From Woe to Wonder


Best of 2020

We’re away until January 4, but we’re reposting some of our favorite pieces from 2020. Enjoy your holiday!

Gwendolyn Brooks, in a 1977 interview, describes an ongoing argument with her husband about the fate of a running Black child:

Once we were walking down a road and we saw a little Ghanaian boy. He was running and happy in the happy sunshine. My husband made a comment springing from an argument we had had the night before that lasted until four in the morning. He said, ‘Now look, see that little boy. That is a perfect picture of happy youth. So if you were writing a poem about him, why couldn’t you just let it go at that? Write a poem about running boy-happy, happy-running boy?’ […]

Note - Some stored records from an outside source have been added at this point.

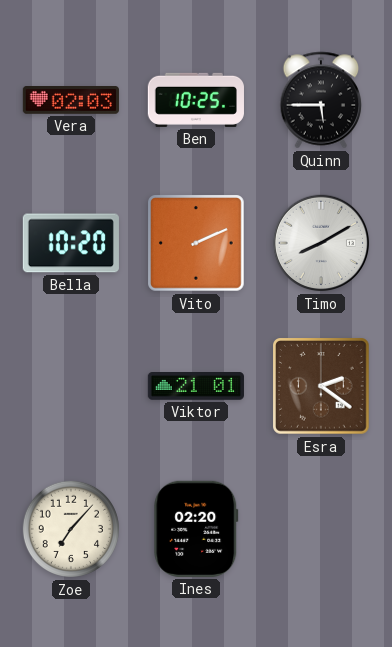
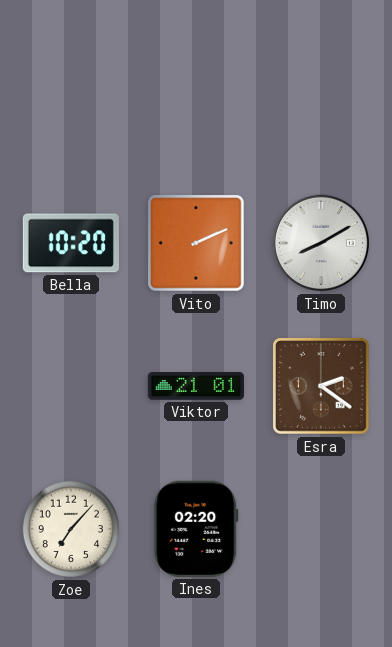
Vera: 02:03 -> none
Ben: 10:25 -> none
Quinn: 5:45 -> none
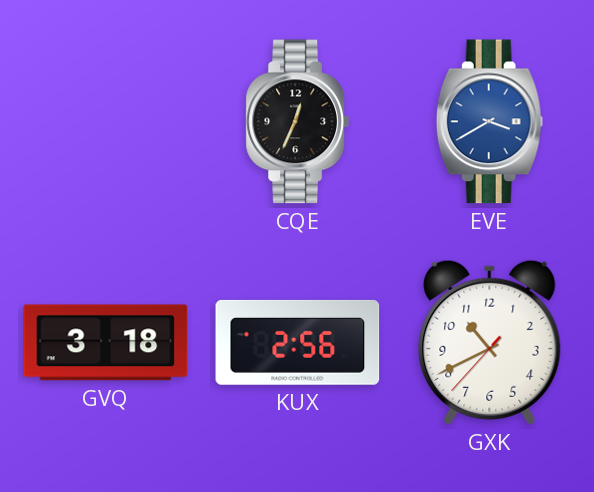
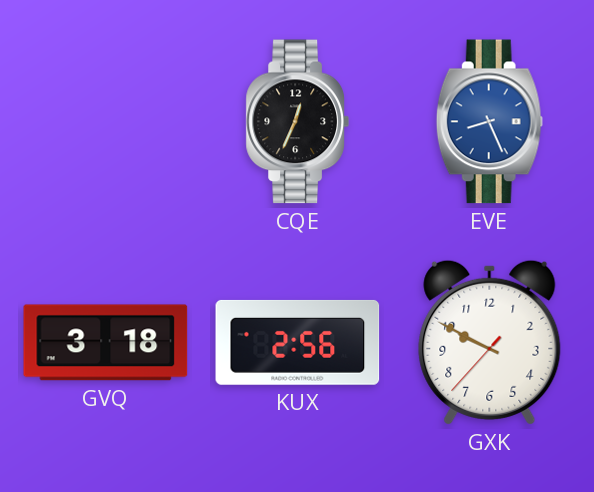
EVE: 3:40 -> 8:26
GXK: 10:40 -> 9:49
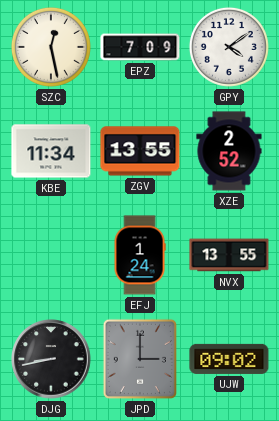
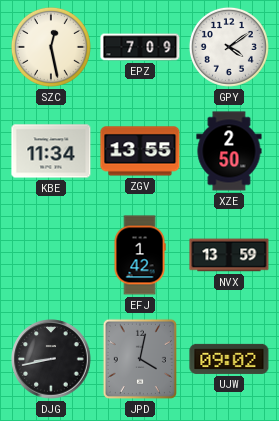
XZE: 2:52 -> 2:50
EFJ: 1:24 -> 1:42
NVX: 13:55 -> 13:59
JPD: 3:00 -> 4:02
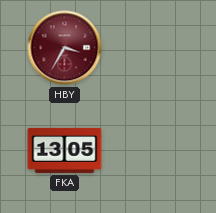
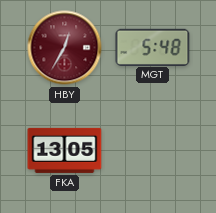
HBY: 3:35 -> 12:35
MGT: none -> 5:48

So I said if you wrote exhaustively about running boy and you noticed that the boy was black, you would have to go further than a celebration of blissful youth. You just might consider that when a black boy runs, maybe not in Ghana, but perhaps on the Chicago South Side, you’d have to remember a certain friend of my daughter’s in high school—beautiful boy, so smart, one of the honor students, and just an all-around fine fellow. He was running down an alley with a friend of his, just running and a policeman said ‘Halt!’ And before he could slow up his steps, he just shot him. Now that happens all the time in Chicago. There was all that promise in a little crumpled heap. Dead forever.


For every sorrow I write, also I press my forehead to the ground. Also I wash the feet of our beloveds, if only in my mind, in the waters of the petals of the flowers.

I cross my arms and bow to you.
I cross my arms in armor wishing you protection.